Bloix 11.10.11 at 11:05 pm

#25 – my big fear is outliving my money. I’m in my mid-fifties and I expect that when I get to be 65 I’ll have enough to live on until I’m 85. I have no pension, only a 401(k). So what I do I do? Do I need to work until I’m 70 to deal with the risk that I might live to be 90? At least social security allows me to make a retirement decision that doesn’t lead me to conclude that I have to work til I’m 80 in order to protect against the risk that I’ll live to be 100.
The great advantage of social insurance is that you get money as long as you live and you don’t when you die. No fear that you might not be fortunate enough to die soon. No guilt that each year you live means less for you to pass on to your children. And no pressure on the elderly to save more than they need to live on, which reduces consumer spending and is therefore contactionary.

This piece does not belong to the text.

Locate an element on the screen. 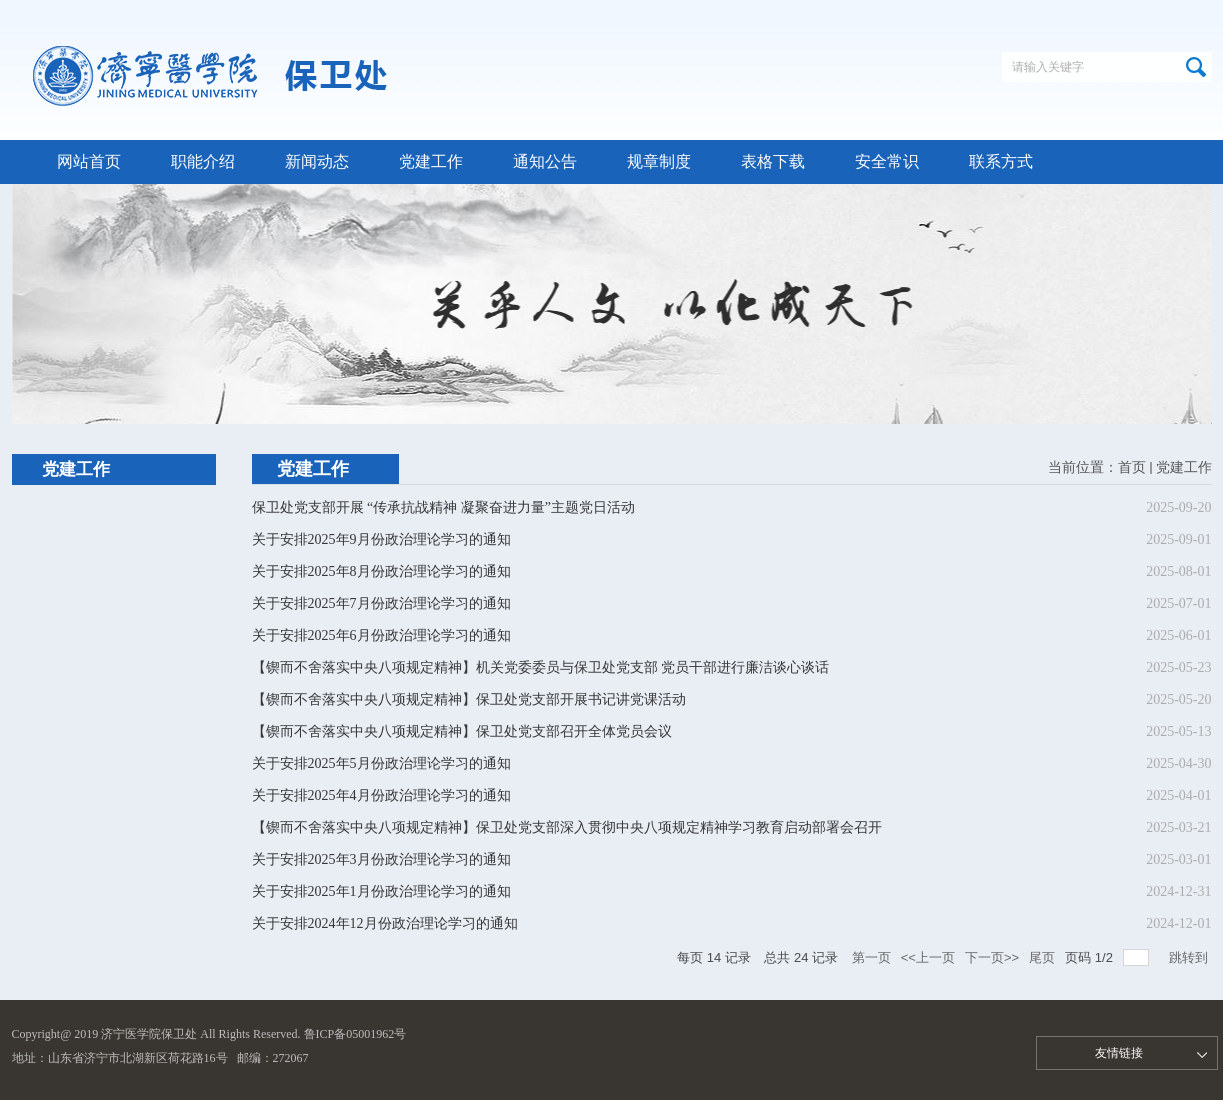 The width and height of the screenshot is (1223, 1100). 【锲而不舍落实中央八项规定精神】保卫处党支部开展书记讲党课活动 is located at coordinates (469, 699).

The Ryan plan seems intentionally designed to get rid of all the insurance-related benefits of social security – make it individual, so there’s no risk-spreading and therefore creates pressure on retirees to over-save, and allow it to go to heirs, so elderly people can feel bad about spending their money and their children can resent them for not dying.

33

David Carlton 11.14.11 at 2:04 pm

“The original grandfather clause was a Jim Crow rule limiting the franchise to people whose grandparents had held it before the Civil War.”

Actually, no. Sorry to pick a nit, but the grandfather clause was a means of preventing disfranchising measures such as literacy tests and property requirements from disfranchising those whose ancestors had been able to vote before blacks were given the vote during Reconstruction. It wasn’t a limitation, it was an exemption–just as grandfathering in us 55+ codgers is.